◆ Exercise details: Take every line containing "Drancy" out of the records.

(Rendered page images)
-- Opening Marker --

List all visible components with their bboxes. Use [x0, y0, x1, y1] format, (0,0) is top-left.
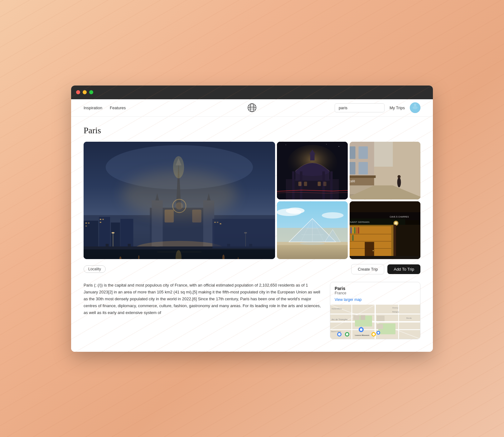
- svg-rect-118: [350, 227, 350, 233]
- saint-germain-photo[interactable]: CAVE À CHARRES LE SAINT GERMAIN: [350, 201, 420, 259]
- svg-text:Bondy: Bondy: [406, 317, 412, 319]
- avatar[interactable]: [410, 102, 420, 113]
- svg-text:LE SAINT GERMAIN: LE SAINT GERMAIN: [350, 221, 370, 223]
- svg-rect-70: [323, 182, 326, 186]
- svg-rect-121: [354, 227, 355, 233]
- svg-point-105: [300, 242, 325, 245]
- svg-text:Aubervilliers: Aubervilliers: [332, 308, 342, 310]
- svg-rect-129: [395, 225, 420, 259]
- photo-bottom-row: Locality Create Trip Add To Trip: [84, 264, 420, 274]
- svg-point-154: [377, 332, 379, 334]
- svg-rect-50: [217, 222, 218, 223]
- svg-rect-119: [350, 227, 351, 233]
- map-image[interactable]: Aubervilliers Drancy Bobigny Bondy Arc d…: [330, 305, 420, 339]
- page-title: Paris: [84, 125, 420, 135]
- svg-rect-18: [100, 222, 101, 223]
- svg-rect-69: [317, 182, 321, 186]
- svg-rect-28: [192, 209, 201, 222]
- nav-left: Inspiration Features: [84, 106, 126, 110]
- my-trips-link[interactable]: My Trips: [390, 106, 405, 110]
- svg-rect-20: [152, 200, 162, 248]
- svg-rect-125: [350, 235, 351, 241]
- svg-rect-17: [102, 219, 104, 220]
- svg-point-30: [176, 202, 183, 209]
- add-to-trip-button[interactable]: Add To Trip: [387, 264, 420, 274]
- maximize-button[interactable]: [89, 90, 93, 94]
- svg-rect-149: [377, 324, 383, 329]
- svg-text:Drancy: Drancy: [392, 307, 398, 309]
- svg-point-128: [372, 250, 374, 251]
- svg-text:Arc de Triomphe: Arc de Triomphe: [332, 318, 347, 321]
- svg-point-167: [372, 333, 375, 336]
- svg-marker-26: [207, 193, 211, 200]
- svg-rect-41: [128, 244, 131, 249]
- svg-text:Louvre Museum: Louvre Museum: [355, 334, 369, 336]
- svg-text:café: café: [350, 179, 355, 183]
- svg-point-5: [414, 104, 416, 106]
- browser-titlebar: [71, 86, 433, 99]
- logo-icon[interactable]: [247, 103, 257, 113]
- svg-point-73: [338, 146, 339, 147]
- browser-window: Inspiration Features paris My Trips: [71, 86, 433, 352]
- svg-rect-133: [393, 225, 396, 259]
- cafe-photo[interactable]: café: [350, 142, 420, 199]
- svg-rect-123: [358, 227, 359, 233]
- search-input[interactable]: paris: [335, 103, 385, 112]
- svg-point-131: [394, 222, 397, 225]
- svg-rect-51: [220, 223, 221, 224]
- photo-grid: café: [84, 142, 420, 259]
- svg-rect-16: [100, 219, 101, 220]
- svg-rect-66: [330, 171, 332, 199]
- svg-point-89: [397, 177, 401, 187]
- svg-rect-15: [85, 225, 87, 227]
- svg-point-90: [397, 175, 400, 178]
- svg-rect-81: [350, 162, 356, 174]
- svg-rect-63: [292, 171, 294, 199]
- svg-rect-122: [356, 227, 357, 233]
- description-text: Paris (; (/)) is the capital and most po…: [84, 282, 322, 316]
- dome-photo[interactable]: [277, 142, 348, 199]
- map-widget: Paris France View larger map: [330, 282, 420, 339]
- action-buttons: Create Trip Add To Trip: [351, 264, 420, 274]
- svg-rect-67: [298, 182, 301, 186]
- svg-rect-68: [304, 182, 307, 186]
- svg-point-24: [173, 156, 184, 178]
- map-info: Paris France View larger map: [330, 282, 420, 305]
- main-photo[interactable]: [84, 142, 275, 259]
- svg-rect-82: [358, 162, 368, 174]
- svg-point-4: [413, 106, 418, 109]
- svg-rect-49: [214, 222, 216, 223]
- nav-features[interactable]: Features: [110, 106, 126, 110]
- svg-rect-126: [352, 235, 353, 241]
- browser-content: Inspiration Features paris My Trips: [71, 99, 433, 352]
- svg-rect-134: [350, 256, 420, 259]
- svg-rect-120: [352, 227, 353, 233]
- svg-text:Bobigny: Bobigny: [392, 311, 399, 313]
- louvre-photo[interactable]: [277, 201, 348, 259]
- svg-rect-146: [353, 315, 360, 320]
- nav-inspiration[interactable]: Inspiration: [84, 106, 102, 110]
- svg-point-165: [346, 333, 348, 336]
- svg-rect-147: [361, 315, 365, 320]
- map-city-name: Paris: [335, 286, 416, 291]
- close-button[interactable]: [76, 90, 80, 94]
- svg-point-72: [286, 145, 286, 145]
- map-view-larger-link[interactable]: View larger map: [335, 297, 361, 302]
- locality-badge: Locality: [84, 265, 106, 273]
- svg-point-29: [173, 199, 186, 212]
- svg-text:CAVE À CHARRES: CAVE À CHARRES: [390, 215, 409, 218]
- create-trip-button[interactable]: Create Trip: [351, 264, 384, 274]
- svg-point-75: [326, 144, 327, 145]
- minimize-button[interactable]: [83, 90, 87, 94]
- svg-rect-48: [212, 219, 275, 248]
- svg-rect-13: [85, 222, 87, 223]
- navigation: Inspiration Features paris My Trips: [71, 99, 433, 117]
- svg-rect-107: [350, 201, 420, 214]
- svg-rect-79: [350, 146, 356, 159]
- nav-right: paris My Trips: [335, 102, 420, 113]
- svg-rect-14: [88, 222, 90, 223]
- svg-rect-85: [350, 175, 376, 178]
- svg-rect-148: [377, 316, 385, 321]
- svg-rect-40: [106, 244, 109, 249]
- svg-rect-27: [165, 209, 174, 222]
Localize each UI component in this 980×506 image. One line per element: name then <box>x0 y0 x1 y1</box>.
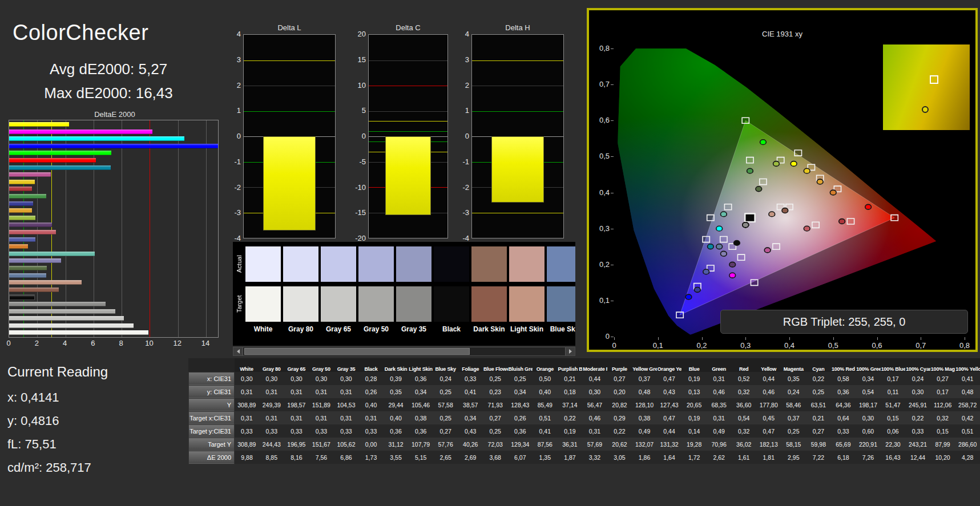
cie-measured-marker <box>685 294 692 299</box>
deltae-bar <box>9 208 32 213</box>
row-label: Target y:CIE31 <box>189 424 235 438</box>
cie-measured-marker <box>791 161 797 167</box>
cie-y-tick-label: 0,4 <box>599 188 610 197</box>
cie-y-tick-label: 0,1 <box>599 296 610 305</box>
deltae-x-tick: 14 <box>201 339 209 347</box>
table-cell: 0,35 <box>781 372 806 385</box>
table-cell: 3,05 <box>607 451 632 464</box>
cie-measured-marker <box>743 222 749 228</box>
table-cell: 0,37 <box>632 372 657 385</box>
table-cell: 59,98 <box>806 438 831 451</box>
delta-l-y-axis: 43210-1-2-3-4 <box>227 34 243 238</box>
table-cell: 57,69 <box>582 438 607 451</box>
cie-measured-marker <box>804 226 810 231</box>
table-cell: 0,36 <box>831 385 856 398</box>
cie-y-tick-label: 0,2 <box>599 260 610 269</box>
table-cell: 31,12 <box>384 438 409 451</box>
table-cell: 0,36 <box>408 424 433 438</box>
cie-y-tick-label: 0,5 <box>599 152 610 160</box>
deltae-bar <box>9 180 35 184</box>
scroll-right-button[interactable] <box>565 347 575 355</box>
column-header: Foliage <box>458 358 483 372</box>
table-cell: 0,26 <box>508 411 533 424</box>
table-cell: 0,34 <box>408 385 433 398</box>
table-cell: 0,22 <box>905 411 930 424</box>
deltae2000-x-axis: 02468101214 <box>9 339 217 349</box>
table-cell: 0,33 <box>235 424 260 438</box>
cie-measured-marker <box>694 288 700 293</box>
table-cell: 4,28 <box>955 451 980 464</box>
table-row: Target y:CIE310,330,330,330,330,330,330,… <box>189 424 980 438</box>
table-cell: 0,25 <box>781 424 806 438</box>
table-cell: 7,56 <box>309 451 334 464</box>
table-cell: 0,29 <box>607 411 632 424</box>
swatch-actual-patch <box>358 246 394 282</box>
table-cell: 3,32 <box>582 451 607 464</box>
delta-c-plot <box>368 34 448 238</box>
table-cell: 0,41 <box>458 385 483 398</box>
table-cell: 0,25 <box>483 372 508 385</box>
deltae-bar <box>9 258 61 263</box>
cie-y-axis: 0,80,70,60,50,40,30,20,10 <box>590 48 611 337</box>
table-cell: 1,81 <box>756 451 781 464</box>
deltae-bar <box>9 187 32 191</box>
swatch-target-patch <box>471 286 507 322</box>
table-cell: 38,57 <box>458 398 483 411</box>
table-cell: 0,27 <box>433 424 458 438</box>
table-row: ΔE 20009,888,858,167,566,861,733,555,152… <box>189 451 980 464</box>
table-cell: 0,32 <box>731 424 756 438</box>
deltae-bar <box>9 129 152 134</box>
table-cell: 8,85 <box>259 451 284 464</box>
table-cell: 0,33 <box>284 424 309 438</box>
table-cell: 0,47 <box>657 411 682 424</box>
table-cell: 6,18 <box>831 451 856 464</box>
table-cell: 20,62 <box>607 438 632 451</box>
cie-y-tick-label: 0,3 <box>599 224 610 233</box>
swatch-actual-patch <box>434 246 469 282</box>
measurement-table-panel: WhiteGray 80Gray 65Gray 50Gray 35BlackDa… <box>188 358 980 464</box>
swatch-target-patch <box>547 286 575 322</box>
table-cell: 0,15 <box>881 411 906 424</box>
table-cell: 22,30 <box>881 438 906 451</box>
swatch-patch-label: Black <box>434 325 469 333</box>
table-cell: 57,58 <box>433 398 458 411</box>
column-header: Gray 35 <box>334 358 359 372</box>
deltae-bar <box>9 144 218 148</box>
deltae-bar <box>9 244 28 249</box>
table-cell: 0,43 <box>657 385 682 398</box>
table-cell: 0,36 <box>384 424 409 438</box>
table-cell: 0,25 <box>433 385 458 398</box>
table-cell: 0,30 <box>905 385 930 398</box>
table-cell: 9,88 <box>235 451 260 464</box>
table-cell: 0,33 <box>358 424 384 438</box>
cie-y-tick-label: 0,8 <box>599 44 610 52</box>
rgb-triplet-badge: RGB Triplet: 255, 255, 0 <box>720 310 968 334</box>
delta-l-title: Delta L <box>227 23 336 33</box>
delta-c-y-axis: 20151050-5-10-15-20 <box>352 34 368 238</box>
table-corner <box>189 358 235 372</box>
table-cell: 0,19 <box>558 424 583 438</box>
table-cell: 0,47 <box>657 372 682 385</box>
table-row: x: CIE310,300,300,300,300,300,280,390,36… <box>189 372 980 385</box>
scrollbar-thumb[interactable] <box>244 348 470 355</box>
deltae-bar <box>9 316 124 321</box>
scrollbar-track[interactable] <box>243 347 565 355</box>
table-cell: 37,14 <box>558 398 583 411</box>
table-cell: 0,33 <box>309 424 334 438</box>
delta-h-y-axis: 43210-1-2-3-4 <box>455 34 471 238</box>
table-cell: 0,43 <box>458 424 483 438</box>
table-cell: 129,34 <box>508 438 533 451</box>
swatch-scrollbar[interactable] <box>233 347 575 356</box>
table-cell: 0,31 <box>259 411 284 424</box>
scroll-left-button[interactable] <box>233 347 243 355</box>
table-header-row: WhiteGray 80Gray 65Gray 50Gray 35BlackDa… <box>189 358 980 372</box>
table-cell: 0,31 <box>284 385 309 398</box>
table-row: Target x:CIE310,310,310,310,310,310,310,… <box>189 411 980 424</box>
deltae-bar <box>9 323 134 328</box>
deltae-x-tick: 8 <box>119 339 123 347</box>
cie-measured-marker <box>760 140 767 145</box>
swatch-patch-label: Gray 65 <box>321 325 356 333</box>
table-cell: 0,38 <box>632 411 657 424</box>
table-cell: 245,91 <box>905 398 930 411</box>
table-cell: 0,34 <box>458 411 483 424</box>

-- Closing Marker --

◆ Solution:
- map-image[interactable]: Aubervilliers Drancy Bobigny Bondy Arc d…: [330, 305, 420, 339]
- svg-text:Drancy: Drancy: [392, 307, 398, 309]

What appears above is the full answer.